- Born: August 10, 1854 Haverhill, Massachusetts, U.S.
- Died: November 27, 1933 (aged 79) Berkeley, California, U.S.
- Spouse: Jessie Butters
- Engineering career
- Discipline: Mining engineering, metallurgy
- Significant design: Butters and Meins' Mechanical Distributor
- Significant advance: Use of gold cyanidation in Witwatersrand

= Charles Butters =

American metallurgist & engineer

Charles Butters (August 10, 1854 – November 27, 1933) was an American metallurgist, engineer and mine owner. A graduate of the University of California, Berkeley he moved to Southern Africa in 1890 to construct a chlorination plant for Hermann Eckstein & Company. Whilst there Butters pioneered the use of the gold cyanidation process for extracting the metal from low grade ore, which opened up new deposits in Witwatersrand. He also developed other methods that increased extraction efficiency. Butters left Eckstein in 1894 to jointly found a new firm, the Rand Central Ore Reduction Company. He joined the Johannesburg Reform Committee in 1895, a group of mostly immigrants to South Africa who demanded, among other things, a stable constitution, an independent judiciary, and a better educational system; he participated in the Jameson Raid, a botched attempt against the South African Republic, and was fined $2,000.

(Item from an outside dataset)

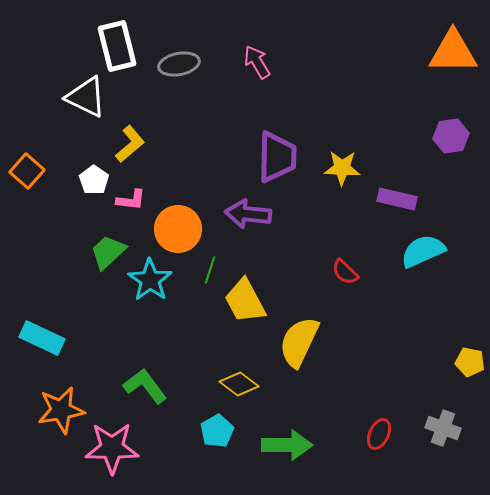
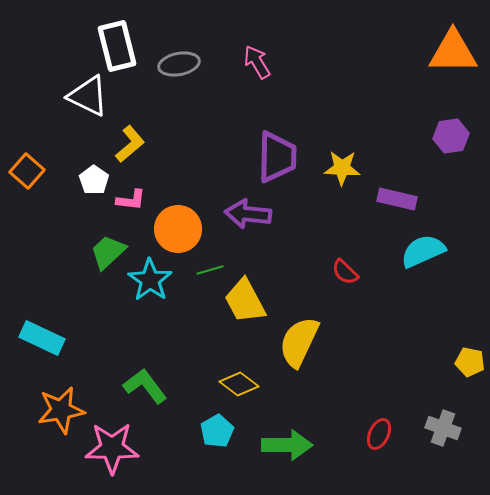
white triangle: moved 2 px right, 1 px up
green line: rotated 56 degrees clockwise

Butters returned to the United States in 1898 where he ran his own company, Chas. Butters & Co Ltd. By 1907 he had amassed a significant fortune from his mining operations. Butters proposed that his mines in Mexico be permitted to mint their own coinage, which would reduce the supply of silver bullion and increase the sale price. Butters risked execution by firing squad by taking steps to protect his mines in Nicaragua during the 1926–27 civil war.

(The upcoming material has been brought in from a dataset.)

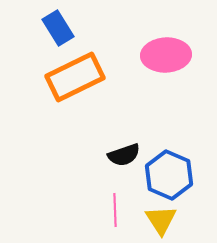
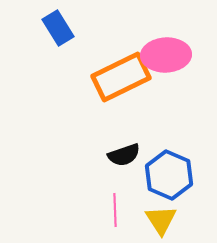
orange rectangle: moved 46 px right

== Early life and career ==
Charles Butters was born in Haverhill, Massachusetts, on August 10, 1854. After graduating from University of California, Berkeley he worked as a metallurgist in mines in the Western United States.

== Southern Africa ==
Butters traveled to the Transvaal in 1890 to construct a chlorination plant to treat ore at the Robinson Gold Mine for Hermann Eckstein & Company. Whilst in southern Africa he pioneered the use of the gold cyanidation process for extracting gold from low grade ore. This revolutionised gold mining in Witwatersrand as it was much more efficient than the vanning and shaking table methods and allowed the exploitation of many deposits previously ruled out as being too low in yield. Butters also developed the Butters and Meins' Mechanical Distributor which removed slime from sand tailings to allow them to be treated by cyanide process, further improving efficiencies. By 1894 Butters was experimenting with the treatment of the slime with lime and in settlement tanks to allow residual gold to be extracted. Butters left Hermann Eckstein & Company in 1894 to become a founder of the Rand Central Ore Reduction Company. He joined the Johannesburg Reform Committee in 1895 and at the end of that year took part in the Jameson Raid. After the raid he was arrested, sentenced as an accomplice and fined $2,000.

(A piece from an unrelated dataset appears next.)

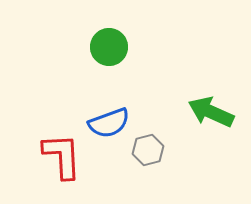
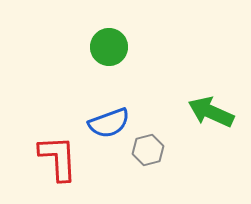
red L-shape: moved 4 px left, 2 px down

== Return to United States ==
Butters returned to the United States in 1898 and ran his own firm Chas. Butters & Co Ltd. He was described as having "gained a magnificent fortune" by 1907 by which point one of his gold mines his company purchased for $40,000 cash had generated $3 million in dividends, with a further $3 million of ore identified in the mine. Butters owned a large estate in Rockridge, Oakland, California, and, in 1911, opposed the extension of the Oakland, Antioch and Eastern Railroad, which passed by his estate and he considered to be a nuisance.

In 1920 Butters proposed establishing mints in Mexico to produce silver coinage which would be used to pay taxes to the Mexican government and the salaries of mine employees. This scheme, which came to be known as the Butters Plan, would reduce the supply of silver bullion, causing an increase in price, and allow mines to purchase goods with coin for export. The bullion had previously been transported to India and China where it was sold at a fixed price under the Pittman Act. Butters considered the previous arrangement served to the benefit of the British government, who controlled the eastern silver trade, at the expense of his mines. In 1927 Butters risked a firing squad when he took steps to protect his mines in Nicaragua during the civil war.

Butters was an associate member of the Institution of Civil Engineers and, in 1931, received a medal from the Mining and Metallurgical Society of Freiburg, Germany for his research work. Butters was married to Jessie Butters and died in Berkeley, California, on November 27, 1933. His papers are held in the archive of the University of California, Berkeley Libraries.